What the task requires | Output only the lines below that start at the line containing "дукцию, напрямую от" and end at the line containing "Telefono +41 58 827 27 26", with both ends kept.

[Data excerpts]
━━━

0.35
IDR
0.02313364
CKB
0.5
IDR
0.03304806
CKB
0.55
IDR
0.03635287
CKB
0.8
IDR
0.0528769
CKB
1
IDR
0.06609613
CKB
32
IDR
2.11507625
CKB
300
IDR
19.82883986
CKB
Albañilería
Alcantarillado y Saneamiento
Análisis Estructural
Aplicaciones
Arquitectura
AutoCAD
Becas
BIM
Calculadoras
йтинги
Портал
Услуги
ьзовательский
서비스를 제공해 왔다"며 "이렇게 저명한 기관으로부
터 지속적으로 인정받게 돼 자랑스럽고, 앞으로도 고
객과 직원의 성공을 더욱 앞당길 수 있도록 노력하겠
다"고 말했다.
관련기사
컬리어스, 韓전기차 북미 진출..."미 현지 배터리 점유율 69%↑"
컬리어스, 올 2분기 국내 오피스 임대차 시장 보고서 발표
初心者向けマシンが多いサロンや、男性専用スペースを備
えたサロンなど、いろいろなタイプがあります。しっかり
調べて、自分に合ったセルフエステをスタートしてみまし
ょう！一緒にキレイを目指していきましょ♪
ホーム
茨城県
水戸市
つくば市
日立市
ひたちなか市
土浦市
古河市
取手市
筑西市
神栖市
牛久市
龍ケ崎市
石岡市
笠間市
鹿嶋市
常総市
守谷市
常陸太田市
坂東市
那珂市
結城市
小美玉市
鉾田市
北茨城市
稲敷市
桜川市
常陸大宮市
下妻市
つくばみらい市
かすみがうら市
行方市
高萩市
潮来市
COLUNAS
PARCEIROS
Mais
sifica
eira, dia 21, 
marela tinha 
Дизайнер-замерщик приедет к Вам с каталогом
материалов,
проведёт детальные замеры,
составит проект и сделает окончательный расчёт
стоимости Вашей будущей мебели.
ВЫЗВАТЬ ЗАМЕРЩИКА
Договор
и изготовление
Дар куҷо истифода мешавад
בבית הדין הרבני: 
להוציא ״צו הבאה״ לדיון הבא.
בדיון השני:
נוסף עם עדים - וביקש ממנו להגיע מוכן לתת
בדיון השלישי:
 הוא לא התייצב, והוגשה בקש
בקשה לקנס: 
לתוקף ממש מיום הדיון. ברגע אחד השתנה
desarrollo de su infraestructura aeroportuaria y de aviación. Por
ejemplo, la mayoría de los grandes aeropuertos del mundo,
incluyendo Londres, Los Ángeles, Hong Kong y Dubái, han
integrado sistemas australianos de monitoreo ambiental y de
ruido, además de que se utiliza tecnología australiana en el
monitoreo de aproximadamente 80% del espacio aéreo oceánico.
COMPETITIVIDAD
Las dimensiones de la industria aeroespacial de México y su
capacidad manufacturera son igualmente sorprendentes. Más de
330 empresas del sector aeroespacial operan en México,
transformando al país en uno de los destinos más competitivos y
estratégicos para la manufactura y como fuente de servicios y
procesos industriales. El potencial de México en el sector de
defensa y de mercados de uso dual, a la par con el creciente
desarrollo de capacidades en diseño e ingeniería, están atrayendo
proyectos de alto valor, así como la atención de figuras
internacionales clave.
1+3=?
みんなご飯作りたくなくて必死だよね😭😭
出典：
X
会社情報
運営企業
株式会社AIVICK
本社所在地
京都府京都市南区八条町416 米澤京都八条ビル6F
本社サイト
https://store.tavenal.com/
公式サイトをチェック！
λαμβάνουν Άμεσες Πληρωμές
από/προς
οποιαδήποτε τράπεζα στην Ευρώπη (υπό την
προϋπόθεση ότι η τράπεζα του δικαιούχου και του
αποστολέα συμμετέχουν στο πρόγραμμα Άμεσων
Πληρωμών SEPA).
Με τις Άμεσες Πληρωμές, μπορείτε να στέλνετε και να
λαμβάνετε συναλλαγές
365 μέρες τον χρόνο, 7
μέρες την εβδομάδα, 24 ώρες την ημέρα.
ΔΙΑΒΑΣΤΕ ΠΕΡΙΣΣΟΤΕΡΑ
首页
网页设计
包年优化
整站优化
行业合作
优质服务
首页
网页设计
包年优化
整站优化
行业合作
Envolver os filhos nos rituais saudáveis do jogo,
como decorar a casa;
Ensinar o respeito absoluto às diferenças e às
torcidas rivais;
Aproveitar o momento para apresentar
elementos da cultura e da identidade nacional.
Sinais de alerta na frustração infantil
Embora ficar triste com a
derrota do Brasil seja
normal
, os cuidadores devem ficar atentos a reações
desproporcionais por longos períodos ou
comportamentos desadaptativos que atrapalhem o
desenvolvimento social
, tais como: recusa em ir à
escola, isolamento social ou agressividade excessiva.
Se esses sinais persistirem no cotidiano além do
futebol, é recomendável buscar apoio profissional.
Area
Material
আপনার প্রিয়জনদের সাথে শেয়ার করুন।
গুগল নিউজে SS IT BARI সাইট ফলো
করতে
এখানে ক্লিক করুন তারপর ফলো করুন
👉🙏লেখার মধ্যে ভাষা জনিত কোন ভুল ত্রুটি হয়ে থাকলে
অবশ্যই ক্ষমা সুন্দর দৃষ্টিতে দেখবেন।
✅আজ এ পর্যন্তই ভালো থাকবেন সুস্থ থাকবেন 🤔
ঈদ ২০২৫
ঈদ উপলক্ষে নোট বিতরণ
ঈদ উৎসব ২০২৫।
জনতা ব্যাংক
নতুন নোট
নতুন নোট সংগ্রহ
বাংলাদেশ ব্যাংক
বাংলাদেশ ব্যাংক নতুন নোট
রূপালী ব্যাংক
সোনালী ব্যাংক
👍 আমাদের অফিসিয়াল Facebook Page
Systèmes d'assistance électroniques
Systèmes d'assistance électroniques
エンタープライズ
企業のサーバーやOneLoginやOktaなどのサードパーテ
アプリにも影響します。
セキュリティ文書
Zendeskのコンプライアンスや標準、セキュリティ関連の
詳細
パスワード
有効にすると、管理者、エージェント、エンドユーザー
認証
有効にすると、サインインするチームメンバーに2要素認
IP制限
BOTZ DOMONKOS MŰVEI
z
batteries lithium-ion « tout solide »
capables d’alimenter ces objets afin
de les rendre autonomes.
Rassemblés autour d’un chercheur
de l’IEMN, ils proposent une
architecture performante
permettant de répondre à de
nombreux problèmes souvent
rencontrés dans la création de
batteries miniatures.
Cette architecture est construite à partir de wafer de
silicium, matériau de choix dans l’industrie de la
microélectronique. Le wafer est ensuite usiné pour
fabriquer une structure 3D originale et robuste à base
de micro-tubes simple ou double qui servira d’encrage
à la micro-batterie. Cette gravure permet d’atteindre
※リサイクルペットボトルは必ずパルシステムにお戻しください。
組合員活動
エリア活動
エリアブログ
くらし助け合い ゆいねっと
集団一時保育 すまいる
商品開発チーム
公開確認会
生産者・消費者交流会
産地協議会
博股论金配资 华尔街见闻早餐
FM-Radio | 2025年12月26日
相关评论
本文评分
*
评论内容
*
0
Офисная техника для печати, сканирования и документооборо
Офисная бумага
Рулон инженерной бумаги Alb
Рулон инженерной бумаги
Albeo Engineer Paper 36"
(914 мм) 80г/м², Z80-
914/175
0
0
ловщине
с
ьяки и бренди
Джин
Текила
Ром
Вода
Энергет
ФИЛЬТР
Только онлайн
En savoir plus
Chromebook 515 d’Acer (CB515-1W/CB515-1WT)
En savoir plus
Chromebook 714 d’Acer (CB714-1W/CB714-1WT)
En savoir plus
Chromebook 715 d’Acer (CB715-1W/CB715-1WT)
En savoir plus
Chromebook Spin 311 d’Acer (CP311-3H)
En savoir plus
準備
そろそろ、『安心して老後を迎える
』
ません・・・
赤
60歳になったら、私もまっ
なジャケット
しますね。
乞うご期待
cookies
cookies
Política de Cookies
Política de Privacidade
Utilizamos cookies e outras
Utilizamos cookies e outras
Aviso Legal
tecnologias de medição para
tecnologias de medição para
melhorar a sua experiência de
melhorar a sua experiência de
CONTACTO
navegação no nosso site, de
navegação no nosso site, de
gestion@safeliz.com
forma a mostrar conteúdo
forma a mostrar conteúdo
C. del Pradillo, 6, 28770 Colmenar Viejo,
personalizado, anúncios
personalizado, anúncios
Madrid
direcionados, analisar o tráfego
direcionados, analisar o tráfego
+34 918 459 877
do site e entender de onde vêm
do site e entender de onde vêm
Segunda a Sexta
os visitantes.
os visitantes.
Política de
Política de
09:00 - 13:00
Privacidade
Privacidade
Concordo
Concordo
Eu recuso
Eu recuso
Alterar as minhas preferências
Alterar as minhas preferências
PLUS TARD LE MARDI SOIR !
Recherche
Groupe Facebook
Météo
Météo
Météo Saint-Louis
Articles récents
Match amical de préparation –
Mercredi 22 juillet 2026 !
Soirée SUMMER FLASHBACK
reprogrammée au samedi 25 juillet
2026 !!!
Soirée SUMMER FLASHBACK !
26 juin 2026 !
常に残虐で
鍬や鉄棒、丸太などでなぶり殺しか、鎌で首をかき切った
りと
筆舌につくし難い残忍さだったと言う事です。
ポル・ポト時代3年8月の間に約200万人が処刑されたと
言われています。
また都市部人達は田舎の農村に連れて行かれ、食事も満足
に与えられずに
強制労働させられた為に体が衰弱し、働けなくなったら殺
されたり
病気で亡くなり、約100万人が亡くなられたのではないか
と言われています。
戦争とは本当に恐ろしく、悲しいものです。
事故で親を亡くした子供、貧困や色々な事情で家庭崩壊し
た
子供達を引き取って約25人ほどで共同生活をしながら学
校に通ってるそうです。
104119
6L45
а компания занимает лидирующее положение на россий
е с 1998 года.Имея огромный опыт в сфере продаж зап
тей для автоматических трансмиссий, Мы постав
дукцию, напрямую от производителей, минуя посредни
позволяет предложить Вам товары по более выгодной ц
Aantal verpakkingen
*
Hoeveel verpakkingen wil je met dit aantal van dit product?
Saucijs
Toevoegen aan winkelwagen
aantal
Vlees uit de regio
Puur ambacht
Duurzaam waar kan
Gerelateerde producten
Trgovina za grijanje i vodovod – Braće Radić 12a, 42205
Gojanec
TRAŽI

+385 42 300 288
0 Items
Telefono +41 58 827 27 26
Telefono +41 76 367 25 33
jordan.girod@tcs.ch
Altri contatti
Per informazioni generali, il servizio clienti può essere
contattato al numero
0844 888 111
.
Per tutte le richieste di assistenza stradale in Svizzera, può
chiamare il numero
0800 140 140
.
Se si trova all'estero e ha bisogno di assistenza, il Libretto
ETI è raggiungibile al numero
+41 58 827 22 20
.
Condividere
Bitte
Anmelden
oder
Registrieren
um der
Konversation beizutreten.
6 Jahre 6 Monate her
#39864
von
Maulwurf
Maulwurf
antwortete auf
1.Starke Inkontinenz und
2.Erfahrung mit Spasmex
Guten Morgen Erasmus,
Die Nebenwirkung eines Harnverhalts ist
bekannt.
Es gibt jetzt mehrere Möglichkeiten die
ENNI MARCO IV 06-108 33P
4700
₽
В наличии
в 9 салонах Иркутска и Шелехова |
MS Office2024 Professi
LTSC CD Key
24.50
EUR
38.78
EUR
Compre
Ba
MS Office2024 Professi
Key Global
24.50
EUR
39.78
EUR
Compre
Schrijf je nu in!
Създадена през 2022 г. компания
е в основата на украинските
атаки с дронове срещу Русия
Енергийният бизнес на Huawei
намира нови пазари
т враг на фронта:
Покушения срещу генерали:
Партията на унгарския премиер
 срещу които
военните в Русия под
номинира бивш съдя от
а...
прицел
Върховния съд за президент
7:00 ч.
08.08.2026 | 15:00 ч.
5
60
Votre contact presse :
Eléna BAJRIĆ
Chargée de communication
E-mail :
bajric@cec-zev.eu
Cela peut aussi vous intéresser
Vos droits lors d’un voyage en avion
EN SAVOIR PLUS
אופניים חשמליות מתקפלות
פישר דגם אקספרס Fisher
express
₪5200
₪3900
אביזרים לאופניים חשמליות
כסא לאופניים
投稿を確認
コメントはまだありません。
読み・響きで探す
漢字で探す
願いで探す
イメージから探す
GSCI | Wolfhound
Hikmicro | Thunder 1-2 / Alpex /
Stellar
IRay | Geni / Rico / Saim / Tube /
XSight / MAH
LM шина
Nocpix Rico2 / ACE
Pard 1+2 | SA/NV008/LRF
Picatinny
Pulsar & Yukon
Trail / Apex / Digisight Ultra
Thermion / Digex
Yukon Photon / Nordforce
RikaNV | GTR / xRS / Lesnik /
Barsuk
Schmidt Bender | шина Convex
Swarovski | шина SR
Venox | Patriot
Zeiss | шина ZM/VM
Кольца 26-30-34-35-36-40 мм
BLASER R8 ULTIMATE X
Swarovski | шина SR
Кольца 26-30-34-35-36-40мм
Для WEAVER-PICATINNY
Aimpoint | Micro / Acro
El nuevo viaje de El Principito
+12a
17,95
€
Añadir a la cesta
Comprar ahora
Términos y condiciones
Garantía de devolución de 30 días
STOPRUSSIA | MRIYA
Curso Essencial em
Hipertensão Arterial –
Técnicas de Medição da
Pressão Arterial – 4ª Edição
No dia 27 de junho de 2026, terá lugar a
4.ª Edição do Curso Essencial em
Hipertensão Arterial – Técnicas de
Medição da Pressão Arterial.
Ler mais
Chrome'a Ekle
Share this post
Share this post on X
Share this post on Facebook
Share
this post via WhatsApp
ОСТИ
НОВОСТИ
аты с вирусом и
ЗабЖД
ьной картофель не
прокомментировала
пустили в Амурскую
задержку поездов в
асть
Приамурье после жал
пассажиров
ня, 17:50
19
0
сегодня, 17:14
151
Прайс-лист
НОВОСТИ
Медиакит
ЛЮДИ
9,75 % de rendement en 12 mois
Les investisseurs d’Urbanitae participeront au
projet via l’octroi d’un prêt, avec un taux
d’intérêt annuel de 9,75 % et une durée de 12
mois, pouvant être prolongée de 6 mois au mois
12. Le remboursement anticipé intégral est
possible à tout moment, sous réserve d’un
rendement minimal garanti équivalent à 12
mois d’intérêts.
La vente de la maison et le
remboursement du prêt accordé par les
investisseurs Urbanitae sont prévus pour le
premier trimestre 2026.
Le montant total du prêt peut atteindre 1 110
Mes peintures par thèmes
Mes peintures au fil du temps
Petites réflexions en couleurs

━━━

Written reply |
дукцию, напрямую от производителей, минуя посредни
позволяет предложить Вам товары по более выгодной ц
Aantal verpakkingen
*
Hoeveel verpakkingen wil je met dit aantal van dit product?
Saucijs
Toevoegen aan winkelwagen
aantal
Vlees uit de regio
Puur ambacht
Duurzaam waar kan
Gerelateerde producten
Trgovina za grijanje i vodovod – Braće Radić 12a, 42205
Gojanec
TRAŽI

+385 42 300 288
0 Items
Telefono +41 58 827 27 26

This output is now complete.